3 Challenges of Public Cloud Storage and How to Overcome Them
Cloud computing solutions are becoming increasingly popular for operational and cost reasons. The pandemic has caused many businesses to move to remote access and working from home environment, and often to an online e-commerce existence.
There are two types of cloud, public and private.
A public cloud moves the client data centre to a managed service provider, (“MSP”) who provides managed services to several clients on the same physical infrastructure. In the past, physical connections to the MSP data centre were provided using dedicated high-speed telecommunications links, but nowadays it is much more likely to be a connection delivered over the Internet.
A private cloud is operated by a single organisation. It can be supported by an external MSP in a dedicated server environment or internally by an organisation’s own IT services.
Hosting your data and applications on a public cloud platform brings several concerns with it, those primarily security, managing cost, and resource availability. Other issues such as Governance and Compliance will arise.
Finally, a combination of private and public cloud technologies is increasing in popularity – a hybrid solution. An organisation keeps its sensitive systems and data behind a corporate firewall but integrates with a public cloud for customer and public-facing systems.
To look at the major concerns in turn:
Security
Recent surveys have highlighted security as a major concern by senior executives when considering remote access and cloud-based solutions. They hear daily reports of data breaches, compromised credentials, and successful hacking attacks, some at major enterprises, and have reservations about opening systems to remote access or committing resources to a move to the cloud. However, sometimes for business survival, they have no choice.

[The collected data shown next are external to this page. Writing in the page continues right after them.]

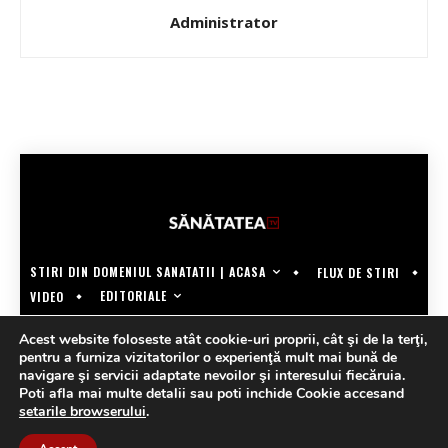
Administrator
STIRI DIN DOMENIUL SANATATII | ACASA
FLUX DE STIRI
EDITORIALE
VIDEO
COPYRIGHT @SANATATEATV | MADE BY WECREATE.TECH
Acest website foloseste atât cookie-uri proprii, cât şi de la terţi,
pentru a furniza vizitatorilor o experienţă mult mai bună de
navigare şi servicii adaptate nevoilor şi interesului fiecăruia.
Poti afla mai multe detalii sau poti inchide Cookie accesand
setarile browserului
.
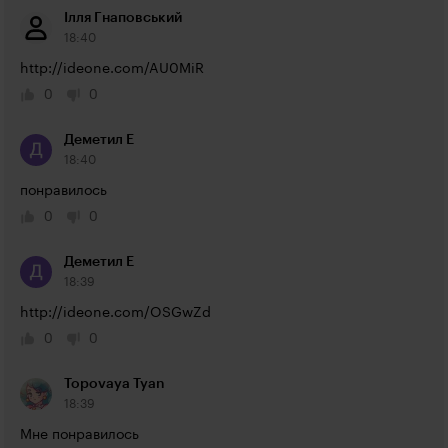
Ілля Гнаповський
18:40
http://ideone.com/AU0MiR
0
0
Деметил Е
18:40
понравилось
0
0
Деметил Е
18:39
http://ideone.com/OSGwZd
0
0
Topovaya Tyan
18:39
Мне понравилось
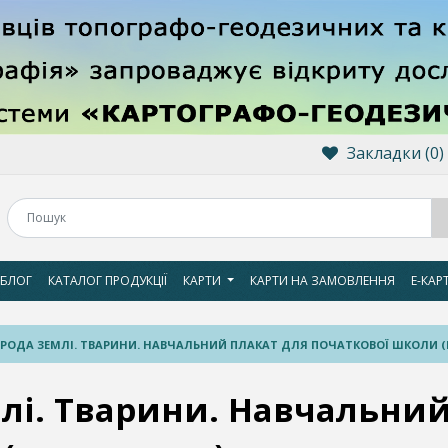
Закладки (0)
БЛОГ
КАТАЛОГ ПРОДУКЦІЇ
КАРТИ
КАРТИ НА ЗАМОВЛЕННЯ
Е-КАР
РОДА ЗЕМЛІ. ТВАРИНИ. НАВЧАЛЬНИЙ ПЛАКАТ ДЛЯ ПОЧАТКОВОЇ ШКОЛИ (
лі. Тварини. Навчальний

As a result, Cloud Security is at the forefront of the IT head’s mind. Trusting an organisation’s critical data to a third party in a public cloud can seem a step too far. A Due Diligence exercise is essential to ensure that the third party’s user identity management, access, and authentication protocols and procedures are secure. The exercise must also cover business continuity policies regarding backup and recovery.
If they operate in different legal jurisdictions it is wise to understand the legal environment of each, the data protection, privacy, and security laws and regulations they operate under, and how they relate to the laws of the home base. In a global environment that can be an exercise in itself. It also feeds into compliance.
In all cases, the organisation must have a Data Protection plan in place to ensure that the organisation can be up and running once again as fast as possible should there be a loss of service or data.
Cost Management
It’s generally accepted that a move to the Cloud will save costs, perhaps not initially, but certainly in the longer term. By outsourcing to an MSP, equipment, software, and resource costs can be moved to a third party. As a result, Capex can turn into Opex, providing a degree of certainty about the future cost profile.
Having said that though, scaleability is still an issue. IT systems have an unfortunate reputation for costing more and taking longer than budgeted, and unexpected changes in the business environment may need urgent attention. At some point, hardware and software will need to be replaced or upgraded.
Additional hardware and software Capex costs are absorbed by the MSP and transferred to Opex, but as discussed below, resource costs will be variable.
What will be essential are excellent financial analytics and reporting, clear, implemented, and managed policies for cost containment, and an active management reporting environment.
Resource Availability
Moving to the cloud and maintaining a cloud infrastructure needs resources, some temporary, some permanent. Managing and developing in-house and cloud-based systems need different skill sets. Gartner has stated that a major cloud challenge to enterprises is a shortage of resources and expertise, which of course drives up costs and increases the delay in sourcing the proper skills.
In many cases, SMME organisation cannot afford cloud specialists and can either outsource the skills to their MSP as part of the public cloud hosting deal, train up their existing staff, or as is becoming more common, automate where possible.
Network management, with the new Software and Intent-based networks, is already well down this road. A new range of DevOps tools is automating common management functions such as automated backups, monitoring resource usage, and issuing alerts for uncommon usage patterns.
Finally, Compliance and Governance. Organisations are required to comply with local laws and regulations, and in some areas, industry regulations. This is best dealt with during the Due Diligence phase of MSP selection.
In a similar vein, governance issues need to be addressed, particularly in matters of infrastructure management. Existing policies and procedures need to be reviewed and revised.
Public Clouds are rapidly becoming a fixture, but need to be handled with care.